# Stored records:
--------------------------------
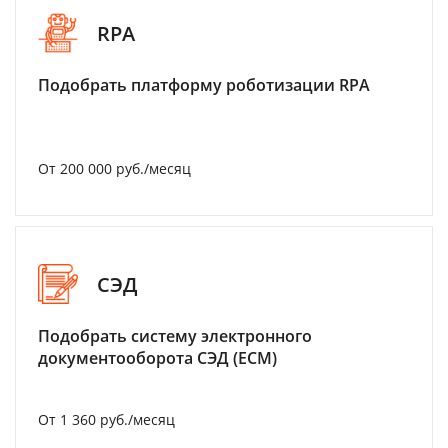
RPA
Подобрать платформу роботизации RPA
От 200 000 руб./месяц
СЭД
Подобрать систему электронного
документооборота СЭД (ECM)
От 1 360 руб./месяц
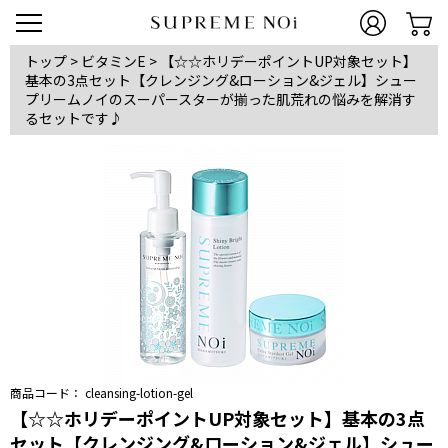
トップ
>
ビタミンE
>
【☆☆ホリデーポイントUP対象セット】
基本の3点セット【クレンジング&ローション&ジェル】シュー
プリームノイのスーパースターが揃った肌荒れの悩みを解消す
るセットです♪
商品コード：
cleansing-lotion-gel
【☆☆ホリデーポイントUP対象セット】基本の3点
セット【クレンジング&ローション&ジェル】シュー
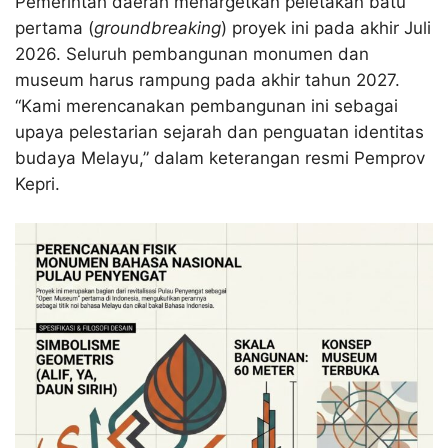
Pemerintah daerah menargetkan peletakan batu
pertama (
groundbreaking
) proyek ini pada akhir Juli
2026
. Seluruh pembangunan monumen dan
museum harus rampung pada akhir tahun 2027
.
“Kami merencanakan pembangunan ini sebagai
upaya pelestarian sejarah dan penguatan identitas
budaya Melayu,” dalam keterangan resmi Pemprov
Kepri.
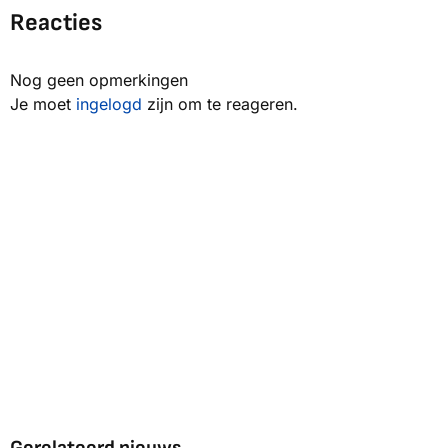
Reacties
Nog geen opmerkingen
Je moet
ingelogd
zijn om te reageren.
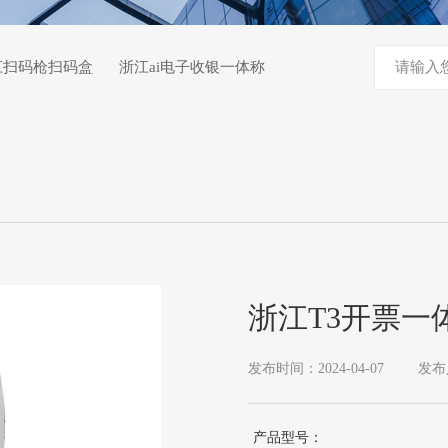
江扫码枪扫码盒
浙江ai电子收银一体称
浙江T3开票一
发布时间：2024-04-07
发布
产品型号：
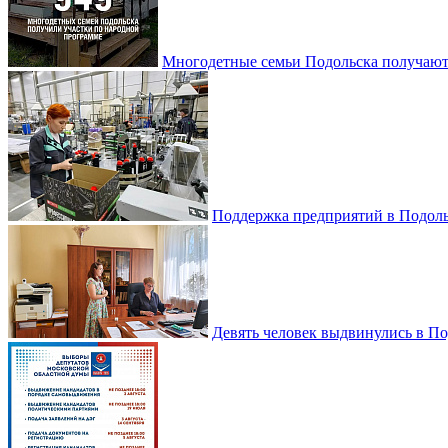
Многодетные семьи Подольска получаю
Поддержка предприятий в Подоль
Девять человек выдвинулись в По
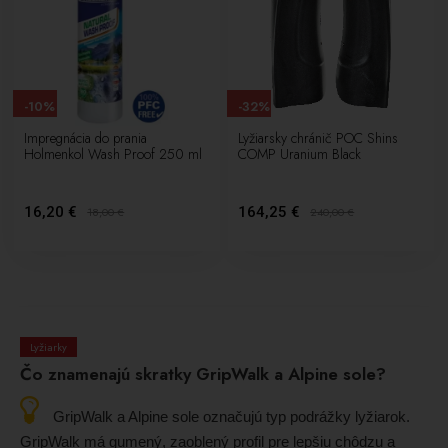
-10%
-32%
Impregnácia do prania
Lyžiarsky chránič POC Shins
Holmenkol Wash Proof 250 ml
COMP Uranium Black
16,20 €
164,25 €
18,00
€
240,00
€
Lyžiarky
Čo znamenajú skratky GripWalk a Alpine sole?
GripWalk a Alpine sole označujú typ podrážky lyžiarok.
GripWalk má gumený, zaoblený profil pre lepšiu chôdzu a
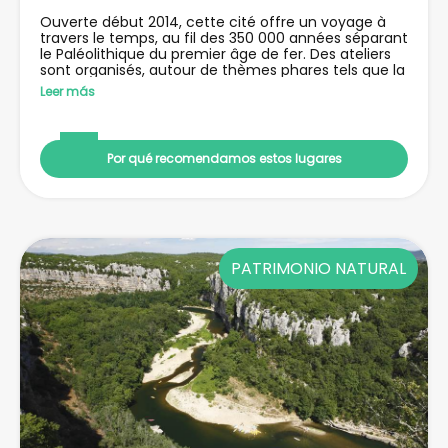
Ouverte début 2014, cette cité offre un voyage à
travers le temps, au fil des 350 000 années séparant
le Paléolithique du premier âge de fer. Des ateliers
sont organisés, autour de thèmes phares tels que la
naissance du feu, la taille du silex ou encore le tir de
Leer más
sagaies au propulseur. Pour les passionnés et les
curieux.
Por qué recomendamos estos lugares
PATRIMONIO NATURAL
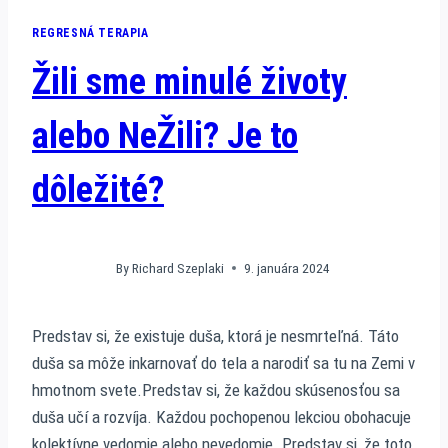
REGRESNÁ TERAPIA
Žili sme minulé životy
alebo NeŽili? Je to
dôležité?
By
Richard Szeplaki
9. januára 2024
Predstav si, že existuje duša, ktorá je nesmrteľná. Táto
duša sa môže inkarnovať do tela a narodiť sa tu na Zemi v
hmotnom svete.Predstav si, že každou skúsenosťou sa
duša učí a rozvíja. Každou pochopenou lekciou obohacuje
kolektívne vedomie alebo nevedomie. Predstav si, že toto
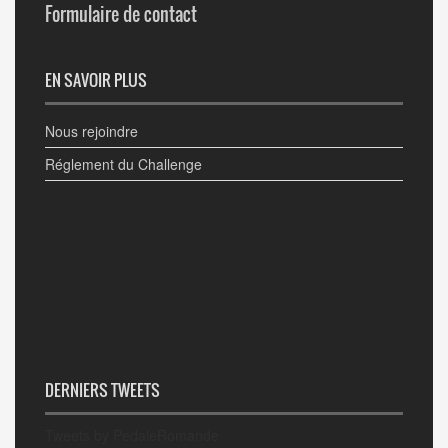
Formulaire de contact
EN SAVOIR PLUS
Nous rejoindre
Réglement du Challenge
DERNIERS TWEETS
Tweets by PedaleRomande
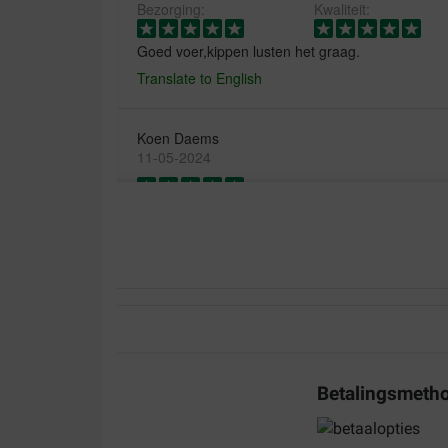
Bezorging:
Kwaliteit:
Goed voer,kippen lusten het graag.
Translate to English
Koen Daems
11-05-2024
Cavia vind het lekker
Translate to English
Betalingsmeth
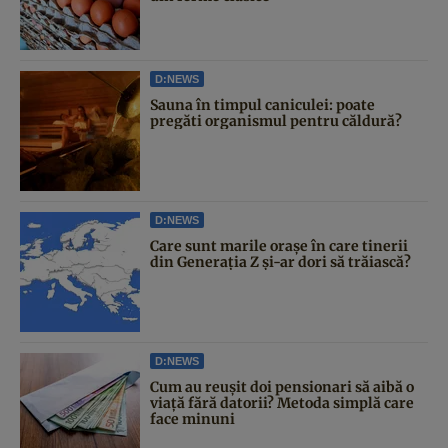
D:NEWS
Sauna în timpul caniculei: poate
pregăti organismul pentru căldură?
D:NEWS
Care sunt marile orașe în care tinerii
din Generația Z și-ar dori să trăiască?
D:NEWS
Cum au reușit doi pensionari să aibă o
viață fără datorii? Metoda simplă care
face minuni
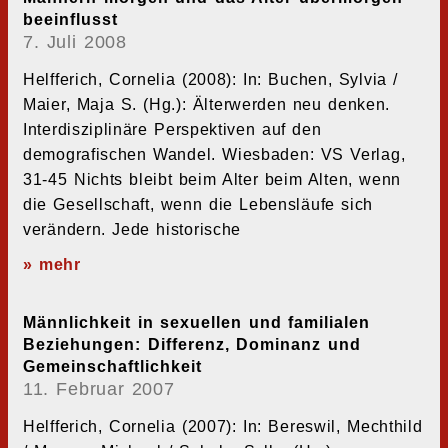
beeinflusst
7. Juli 2008
Helfferich, Cornelia (2008): In: Buchen, Sylvia /
Maier, Maja S. (Hg.): Älterwerden neu denken.
Interdisziplinäre Perspektiven auf den
demografischen Wandel. Wiesbaden: VS Verlag,
31-45 Nichts bleibt beim Alter beim Alten, wenn
die Gesellschaft, wenn die Lebensläufe sich
verändern. Jede historische
» mehr
Männlichkeit in sexuellen und familialen
Beziehungen: Differenz, Dominanz und
Gemeinschaftlichkeit
11. Februar 2007
Helfferich, Cornelia (2007): In: Bereswil, Mechthild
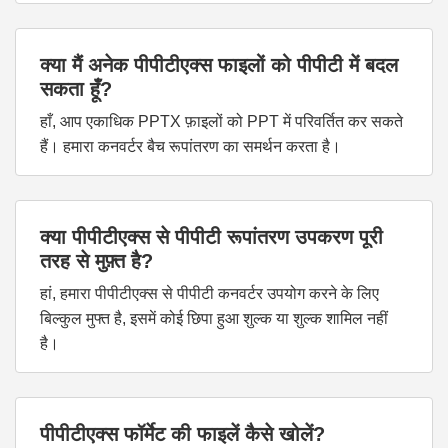
क्या मैं अनेक पीपीटीएक्स फाइलों को पीपीटी में बदल
सकता हूँ?
हाँ, आप एकाधिक PPTX फ़ाइलों को PPT में परिवर्तित कर सकते
हैं। हमारा कनवर्टर बैच रूपांतरण का समर्थन करता है।
क्या पीपीटीएक्स से पीपीटी रूपांतरण उपकरण पूरी
तरह से मुफ़्त है?
हां, हमारा पीपीटीएक्स से पीपीटी कनवर्टर उपयोग करने के लिए
बिल्कुल मुफ्त है, इसमें कोई छिपा हुआ शुल्क या शुल्क शामिल नहीं
है।
पीपीटीएक्स फॉर्मेट की फाइलें कैसे खोलें?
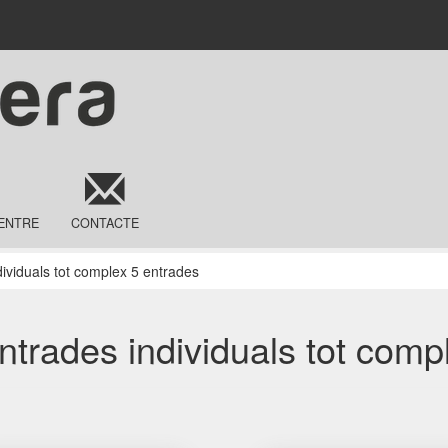
ENTRE
CONTACTE
dividuals tot complex 5 entrades
Entrades individuals tot comp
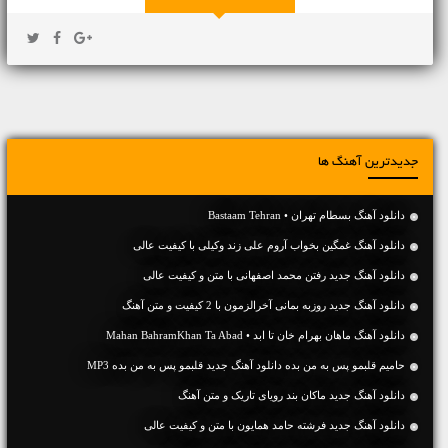
جدیدترین آهنگ ها
دانلود آهنگ بسطام تهران • Bastaam Tehran
دانلود آهنگ غمگین بخواب آروم علی زند وکیلی با کیفیت عالی
دانلود آهنگ جديد رفتن محمد اصفهانی با متن و کیفیت عالی
دانلود آهنگ جديد روزبه بمانی آخرالزمون با 2 کیفیت و متن آهنگ
دانلود آهنگ ماهان بهرام خان تا ابد • Mahan BahramKhan Ta Abad
حامیم قلبمو پس به من بده دانلود آهنگ جدید قلبمو پس به من بده MP3
دانلود آهنگ جديد ماکان بند رویای تاریک و متن آهنگ
دانلود آهنگ جديد فرشته حامد همایون با متن و کیفیت عالی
--------------------------------
# WHAT NEEDS TO BE DONE:
Restate every line above word for word. Do not carry over the images.

# EXERCISE OUTPUT:
RPA
Подобрать платформу роботизации RPA
От 200 000 руб./месяц
СЭД
Подобрать систему электронного
документооборота СЭД (ECM)
От 1 360 руб./месяц
トップ
>
ビタミンE
>
【☆☆ホリデーポイントUP対象セット】
基本の3点セット【クレンジング&ローション&ジェル】シュー
プリームノイのスーパースターが揃った肌荒れの悩みを解消す
るセットです♪
商品コード：
cleansing-lotion-gel
【☆☆ホリデーポイントUP対象セット】基本の3点
セット【クレンジング&ローション&ジェル】シュー
Pemerintah daerah menargetkan peletakan batu
pertama (
groundbreaking
) proyek ini pada akhir Juli
2026
. Seluruh pembangunan monumen dan
museum harus rampung pada akhir tahun 2027
.
“Kami merencanakan pembangunan ini sebagai
upaya pelestarian sejarah dan penguatan identitas
budaya Melayu,” dalam keterangan resmi Pemprov
Kepri.
Reacties
Nog geen opmerkingen
Je moet
ingelogd
zijn om te reageren.
江扫码枪扫码盒
浙江ai电子收银一体称
浙江T3开票一
发布时间：2024-04-07
发布
产品型号：
Многодетные семьи Подольска получаю
Поддержка предприятий в Подоль
Девять человек выдвинулись в По
-10%
-32%
Impregnácia do prania
Lyžiarsky chránič POC Shins
Holmenkol Wash Proof 250 ml
COMP Uranium Black
16,20 €
164,25 €
18,00
€
240,00
€
Lyžiarky
Čo znamenajú skratky GripWalk a Alpine sole?
GripWalk a Alpine sole označujú typ podrážky lyžiarok.
GripWalk má gumený, zaoblený profil pre lepšiu chôdzu a
Ouverte début 2014, cette cité offre un voyage à
travers le temps, au fil des 350 000 années séparant
le Paléolithique du premier âge de fer. Des ateliers
sont organisés, autour de thèmes phares tels que la
naissance du feu, la taille du silex ou encore le tir de
Leer más
sagaies au propulseur. Pour les passionnés et les
curieux.
Por qué recomendamos estos lugares
PATRIMONIO NATURAL
REGRESNÁ TERAPIA
Žili sme minulé životy
alebo NeŽili? Je to
dôležité?
By
Richard Szeplaki
9. januára 2024
Predstav si, že existuje duša, ktorá je nesmrteľná. Táto
duša sa môže inkarnovať do tela a narodiť sa tu na Zemi v
hmotnom svete.Predstav si, že každou skúsenosťou sa
duša učí a rozvíja. Každou pochopenou lekciou obohacuje
kolektívne vedomie alebo nevedomie. Predstav si, že toto
Formulaire de contact
EN SAVOIR PLUS
Nous rejoindre
Réglement du Challenge
DERNIERS TWEETS
Tweets by PedaleRomande
Bezorging:
Kwaliteit:
Goed voer,kippen lusten het graag.
Translate to English
Koen Daems
11-05-2024
Cavia vind het lekker
Translate to English
Betalingsmeth
D:NEWS
Sauna în timpul caniculei: poate
pregăti organismul pentru căldură?
D:NEWS
Care sunt marile orașe în care tinerii
din Generația Z și-ar dori să trăiască?
D:NEWS
Cum au reușit doi pensionari să aibă o
viață fără datorii? Metoda simplă care
face minuni
beeinflusst
7. Juli 2008
Helfferich, Cornelia (2008): In: Buchen, Sylvia /
Maier, Maja S. (Hg.): Älterwerden neu denken.
Interdisziplinäre Perspektiven auf den
demografischen Wandel. Wiesbaden: VS Verlag,
31-45 Nichts bleibt beim Alter beim Alten, wenn
die Gesellschaft, wenn die Lebensläufe sich
verändern. Jede historische
» mehr
Männlichkeit in sexuellen und familialen
Beziehungen: Differenz, Dominanz und
Gemeinschaftlichkeit
11. Februar 2007
Helfferich, Cornelia (2007): In: Bereswil, Mechthild
क्या मैं अनेक पीपीटीएक्स फाइलों को पीपीटी में बदल
सकता हूँ?
हाँ, आप एकाधिक PPTX फ़ाइलों को PPT में परिवर्तित कर सकते
हैं। हमारा कनवर्टर बैच रूपांतरण का समर्थन करता है।
क्या पीपीटीएक्स से पीपीटी रूपांतरण उपकरण पूरी
तरह से मुफ़्त है?
हां, हमारा पीपीटीएक्स से पीपीटी कनवर्टर उपयोग करने के लिए
बिल्कुल मुफ्त है, इसमें कोई छिपा हुआ शुल्क या शुल्क शामिल नहीं
है।
पीपीटीएक्स फॉर्मेट की फाइलें कैसे खोलें?
ENTRE
CONTACTE
dividuals tot complex 5 entrades
Entrades individuals tot comp
جدیدترین آهنگ ها
دانلود آهنگ بسطام تهران • Bastaam Tehran
دانلود آهنگ غمگین بخواب آروم علی زند وکیلی با کیفیت عالی
دانلود آهنگ جديد رفتن محمد اصفهانی با متن و کیفیت عالی
دانلود آهنگ جديد روزبه بمانی آخرالزمون با 2 کیفیت و متن آهنگ
دانلود آهنگ ماهان بهرام خان تا ابد • Mahan BahramKhan Ta Abad
حامیم قلبمو پس به من بده دانلود آهنگ جدید قلبمو پس به من بده MP3
دانلود آهنگ جديد ماکان بند رویای تاریک و متن آهنگ
دانلود آهنگ جديد فرشته حامد همایون با متن و کیفیت عالی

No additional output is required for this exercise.